Task brief: In your copy, reproduce the entries exactly as they are, minus the images.
_____
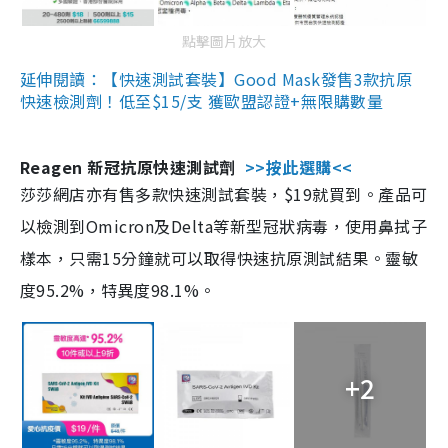
點擊圖片放大
延伸閱讀：【快速測試套裝】Good Mask發售3款抗原
快速檢測劑！低至$15/支 獲歐盟認證+無限購數量
Reagen 新冠抗原快速測試劑
>>按此選購<<
莎莎網店亦有售多款快速測試套裝，$19就買到。產品可
以檢測到Omicron及Delta等新型冠狀病毒，使用鼻拭子
樣本，只需15分鐘就可以取得快速抗原測試結果。靈敏
度95.2%，特異度98.1%。
+2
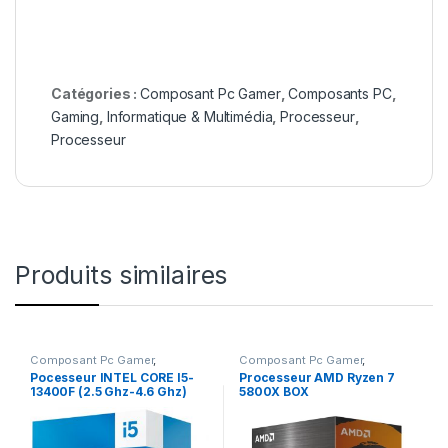
Catégories :
Composant Pc Gamer
,
Composants PC
,
Gaming
,
Informatique & Multimédia
,
Processeur
,
Processeur
Produits similaires
Composant Pc Gamer
,
Composant Pc Gamer
,
Composants PC
,
Gaming
,
Composants PC
,
Gaming
,
Pocesseur INTEL CORE I5-
Processeur AMD Ryzen 7
Informatique & Multimédia
,
Informatique & Multimédia
,
13400F (2.5 Ghz-4.6 Ghz)
5800X BOX
Processeur
,
Processeur
Processeur
,
Processeur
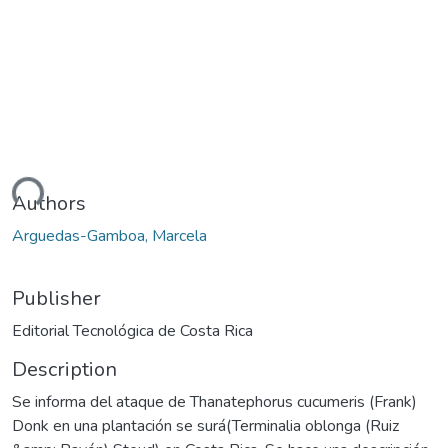
ding...
Authors
Arguedas-Gamboa, Marcela
Publisher
Editorial Tecnológica de Costa Rica
Description
Se informa del ataque de Thanatephorus cucumeris (Frank)
Donk en una plantación se surá(Terminalia oblonga (Ruiz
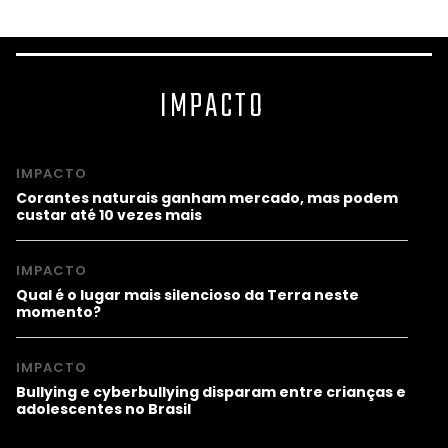
IMPACTO
IMPACTO
Corantes naturais ganham mercado, mas podem
custar até 10 vezes mais
IMPACTO
Qual é o lugar mais silencioso da Terra neste
momento?
IMPACTO
Bullying e cyberbullying disparam entre crianças e
adolescentes no Brasil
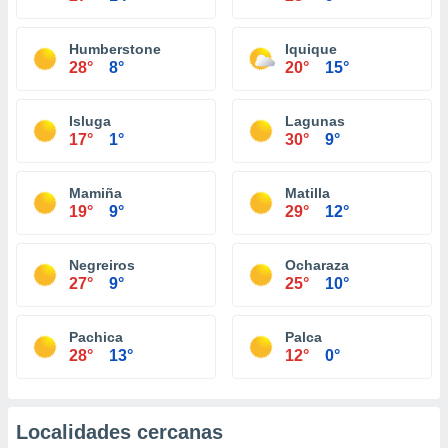
Humberstone
Iquique
28°
8°
20°
15°
Isluga
Lagunas
17°
1°
30°
9°
Mamiña
Matilla
19°
9°
29°
12°
Negreiros
Ocharaza
27°
9°
25°
10°
Pachica
Palca
28°
13°
12°
0°
Localidades cercanas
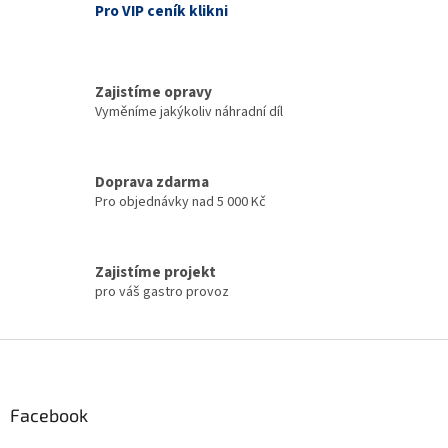
v
Pro VIP ceník klikni
k
y
v
ý
Zajistíme opravy
p
Vyměníme jakýkoliv náhradní díl
i
s
u
Doprava zdarma
Pro objednávky nad 5 000 Kč
Zajistíme projekt
pro váš gastro provoz
Z
á
p
a
Facebook
t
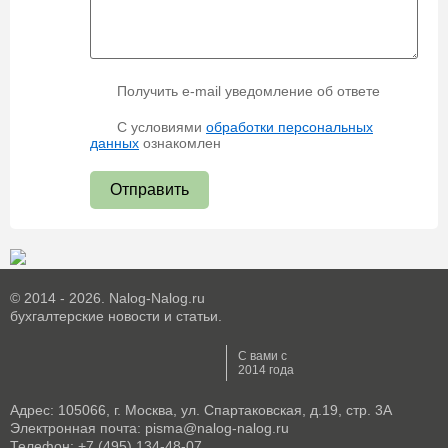
Получить e-mail уведомление об ответе
С условиями
обработки персональных
данных
ознакомлен
Отправить
© 2014 - 2026. Nalog-Nalog.ru
бухгалтерские новости и статьи.
С вами с
2014 года
Адрес: 105066, г. Москва, ул. Спартаковская, д.19, стр. 3А
Электронная почта: pisma@nalog-nalog.ru
Телефон: +7 (495) 134-48-07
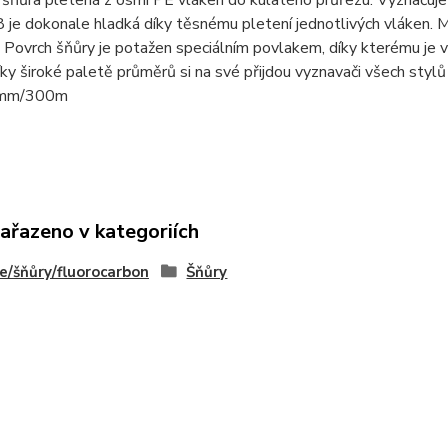
šňůra pletená z osmi PE vláken do kulatého průřezu. Vyznačuje s
je dokonale hladká díky těsnému pletení jednotlivých vláken. 
 Povrch šňůry je potažen speciálním povlakem, díky kterému je 
 Díky široké paletě průměrů si na své přijdou vyznava
7mm/300m
zařazeno v kategoriích
e/šňůry/fluorocarbon
Šňůry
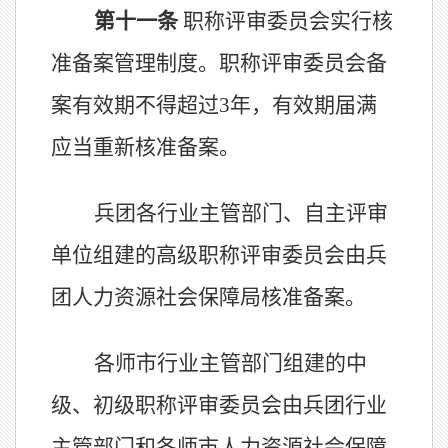
第十
一
条
职称评审委员会实行核
准备案管理制度。职称评
审委员会备
案有效期不得超过
3
年，有效期届满
应
当
重新核准备
案。
兵团各行业主管部门、自主评审
单位组建的
高级职称评审委员会由
兵
团
人力资源社会保障
局
核准备案。
各师市行业主管部门组建的
中
级、初级职称评审委员会由
兵团
行业
主管部门
和各师市
人力资源社会保障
_____
Problem solution:
點擊圖片放大
延伸閱讀：【快速測試套裝】Good Mask發售3款抗原
快速檢測劑！低至$15/支 獲歐盟認證+無限購數量
Reagen 新冠抗原快速測試劑
>>按此選購<<
莎莎網店亦有售多款快速測試套裝，$19就買到。產品可
以檢測到Omicron及Delta等新型冠狀病毒，使用鼻拭子
樣本，只需15分鐘就可以取得快速抗原測試結果。靈敏
度95.2%，特異度98.1%。
+2
Catégories :
Composant Pc Gamer
,
Composants PC
,
Gaming
,
Informatique & Multimédia
,
Processeur
,
Processeur
Produits similaires
Composant Pc Gamer
,
Composant Pc Gamer
,
Composants PC
,
Gaming
,
Composants PC
,
Gaming
,
Pocesseur INTEL CORE I5-
Processeur AMD Ryzen 7
Informatique & Multimédia
,
Informatique & Multimédia
,
13400F (2.5 Ghz-4.6 Ghz)
5800X BOX
Processeur
,
Processeur
Processeur
,
Processeur
ding...
Authors
Arguedas-Gamboa, Marcela
Publisher
Editorial Tecnológica de Costa Rica
Description
Se informa del ataque de Thanatephorus cucumeris (Frank)
Donk en una plantación se surá(Terminalia oblonga (Ruiz
IMPACTO
IMPACTO
Corantes naturais ganham mercado, mas podem
custar até 10 vezes mais
IMPACTO
Qual é o lugar mais silencioso da Terra neste
momento?
IMPACTO
Bullying e cyberbullying disparam entre crianças e
adolescentes no Brasil
Humberstone
Iquique
28°
8°
20°
15°
Isluga
Lagunas
17°
1°
30°
9°
Mamiña
Matilla
19°
9°
29°
12°
Negreiros
Ocharaza
27°
9°
25°
10°
Pachica
Palca
28°
13°
12°
0°
Localidades cercanas
v
Pro VIP ceník klikni
k
y
v
ý
Zajistíme opravy
p
Vyměníme jakýkoliv náhradní díl
i
s
u
Doprava zdarma
Pro objednávky nad 5 000 Kč
Zajistíme projekt
pro váš gastro provoz
Z
á
p
a
Facebook
t
Получить e-mail уведомление об ответе
С условиями
обработки персональных
данных
ознакомлен
Отправить
© 2014 - 2026. Nalog-Nalog.ru
бухгалтерские новости и статьи.
С вами с
2014 года
Адрес: 105066, г. Москва, ул. Спартаковская, д.19, стр. 3А
Электронная почта: pisma@nalog-nalog.ru
Телефон: +7 (495) 134-48-07
šňůra pletená z osmi PE vláken do kulatého průřezu. Vyznačuje s
je dokonale hladká díky těsnému pletení jednotlivých vláken. 
 Povrch šňůry je potažen speciálním povlakem, díky kterému je 
 Díky široké paletě průměrů si na své přijdou vyznava
7mm/300m
zařazeno v kategoriích
e/šňůry/fluorocarbon
Šňůry
第十
一
条
职称评审委员会实行核
准备案管理制度。职称评
审委员会备
案有效期不得超过
3
年，有效期届满
应
当
重新核准备
案。
兵团各行业主管部门、自主评审
单位组建的
高级职称评审委员会由
兵
团
人力资源社会保障
局
核准备案。
各师市行业主管部门组建的
中
级、初级职称评审委员会由
兵团
行业
主管部门
和各师市
人力资源社会保障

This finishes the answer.